SRFI 4 specifies f32vectors and f64vectors, and SRFI 160 specifies c64vectors and c128vectors. Implementors should make the elements of each vector the corresponding representation in the table:
| Vector | Representation | |
|---|---|---|
| f32vector | binary32 | |
| f64vector | binary64 | |
| c64vector | each part is | binary32 |
| c128vector | each part is | binary64 |
The R7RS-Large is likely to promote that “should” to “must.”
On implementations with native binary floating point of multiple precisions, the exponent specifiers in the table should map to the corresponding representation:
| Exponent | Representation |
|---|---|
s | binary16 |
f | binary32 |
d | binary64 |
l | binary128 |
On implementations with wildly varying representations, such as decimal floats or posit numbers, one wants to specify the number format in a precise and portable manner. For that one may modify the grammar of the R7RS to be the following:
⟨real R⟩ → ⟨real numeral R⟩
| ⟨represented flonum R⟩
⟨real numeral R⟩ → ⟨sign⟩ ⟨ureal R⟩ | ⟨infnan⟩
⟨represented flonum R⟩ → #fl( ⟨representation name⟩ ⟨real numeral R⟩ )
⟨representation name⟩ → binary16 | binary32 | …
For example, #fl(binary256 1e400) reads as a finite number,
while #fl(binary64 1e400) reads the same as #fl(binary64 +inf.0).
The syntax allows for complex numbers to be written with mixed precision: for example,
#fl(binary32 1.0)+#fl(binary64 2.0)i.
A portable implementation is impossible.

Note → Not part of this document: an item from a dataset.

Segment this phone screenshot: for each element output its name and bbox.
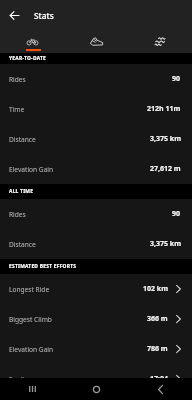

In general, a complete implementation of this SRFI would require knowledge of what optimizations occur on floating point operations, and the target architecture.
Most implementations only have one floating-point type.
An implementation can copy most of their
SRFI 144
implementation to (srfi ### binary64) with minor renamings
without issue.
The simplest way to implement this SRFI is an FFI to C’s
fenv.h.
Checking the FTZ/DAZ mode (for example, on Intel CPUs) requires intrinsics to
check the MXCSR register.
A sample implementation specific to an implementation + architecture will be written.
Thanks to those in Working Group 2 for discussing the semantics of this SRFI. In particular, I would like to thank Zhu Zihao for lots of information gathering.
I thank Bradley Lucier for his input.
I thank the authors of SRFI 144, as this work builds on theirs.
I also thank William Kahan, whose work on IEEE 754 and his many complaints about how programming language designers fail to understand it influenced the design of this SRFI (even if I could not incorporate all of his suggestions).
© 2026 Peter McGoron.
Permission is hereby granted, free of charge, to any person obtaining a copy of this software and associated documentation files (the "Software"), to deal in the Software without restriction, including without limitation the rights to use, copy, modify, merge, publish, distribute, sublicense, and/or sell copies of the Software, and to permit persons to whom the Software is furnished to do so, subject to the following conditions:
The above copyright notice and this permission notice (including the next paragraph) shall be included in all copies or substantial portions of the Software.
THE SOFTWARE IS PROVIDED "AS IS", WITHOUT WARRANTY OF ANY KIND, EXPRESS OR IMPLIED, INCLUDING BUT NOT LIMITED TO THE WARRANTIES OF MERCHANTABILITY, FITNESS FOR A PARTICULAR PURPOSE AND NONINFRINGEMENT. IN NO EVENT SHALL THE AUTHORS OR COPYRIGHT HOLDERS BE LIABLE FOR ANY CLAIM, DAMAGES OR OTHER LIABILITY, WHETHER IN AN ACTION OF CONTRACT, TORT OR OTHERWISE, ARISING FROM, OUT OF OR IN CONNECTION WITH THE SOFTWARE OR THE USE OR OTHER DEALINGS IN THE SOFTWARE.